A backup version of Vanguard 1 is on display at the Smithsonian National Air and Space Museum, Steven F. Udvar-Hazy Center in Chantilly, Virginia.

Mission
On March 17, 1958, the three-stage launch vehicle placed Vanguard into a 654-by-3,969-kilometer , 134.2 minute elliptical orbit inclined at 34.25 degrees. Original estimates had the orbit lasting for 2,000 years, but it was discovered that solar radiation pressure and atmospheric drag during high levels of solar activity produced significant perturbations in the perigee height of the satellite, which caused a significant decrease in its expected lifetime to only about 240 years. Vanguard 1 transmitted its signals for nearly seven years as it orbited the Earth.

Radio beacon
A 10 mW transmitter, powered by a mercury battery, on the 108 MHz band used for International Geophysical Year scientific satellites, and a 5 mW, 108.03 MHz transmitter powered by six solar cells were used as part of a radio phase-comparison angle-tracking system. The tracking data were used to show that the shape of the Earth has a very slight north-south asymmetry, occasionally described as “pear-shaped” with the stem at the North Pole. These radio signals were also used to determine the total electron content between the satellite and selected ground-receiving stations. The battery-powered transmitter provided internal package temperature for about sixteen days and sent tracking signals for twenty days. The transmitter powered by solar cells transmitted for more than six years. Its signal gradually weakened and was last received at Quito, Ecuador, in May of 1964. Since then the spacecraft has been tracked optically from Earth, via telescope.

15 May 1958

The Soviet Union launches Sputnik 3.

On May 15, 1958, the USSR launched its Third Artificial Satellite. While two previous Soviet orbiters were propelled into space by mostly political considerations, Sputnik-3, as it became known in the West, was designed to be a true scientific laboratory. According to original plans, it was supposed to be the first Soviet satellite, but, as it transpired decades later, it became the fourth, after its sibling crashed in a botched launch less than three weeks earlier.

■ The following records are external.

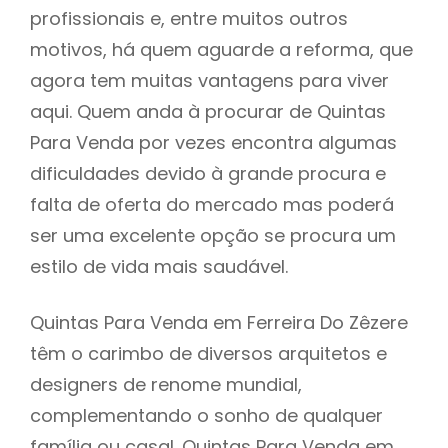
profissionais e, entre muitos outros
motivos, há quem aguarde a reforma, que
agora tem muitas vantagens para viver
aqui. Quem anda à procurar de Quintas
Para Venda por vezes encontra algumas
dificuldades devido à grande procura e
falta de oferta do mercado mas poderá
ser uma excelente opção se procura um
estilo de vida mais saudável.
Quintas Para Venda em Ferreira Do Zêzere
têm o carimbo de diversos arquitetos e
designers de renome mundial,
complementando o sonho de qualquer
família ou casal. Quintas Para Venda em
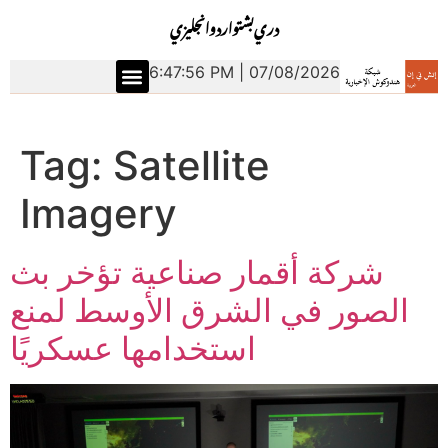
دري
بشتو
اردو
انجليزي
6:47:57 PM | 07/08/2026
Tag:
Satellite
Imagery
شركة أقمار صناعية تؤخر بث
الصور في الشرق الأوسط لمنع
استخدامها عسكريًا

A 8A91 rocket No. B1-1 with the second copy of Object D lifted off on the morning of May 15, 1958. This time, the ride to orbit went without a hitch. (473) A total of four objects were detected by Western radars after the launch: the satellite itself, the core stage of the R-7 rocket and two halves of a payload fairing, while the front tip of the fairing was probably too small to be registered.

On May 29, a press-release dedicated to the mission revealed general dimensions of the satellite and boasted that the third Soviet spacecraft was 2.5 times heavier than the second satellite and 16 times heavier than the first. (199)

As it transpired decades later, most systems onboard the third satellite functioned for more than two weeks, even though its data recorder failed earlier. The onboard system for orbit tracking was misbehaving in the first days of the mission.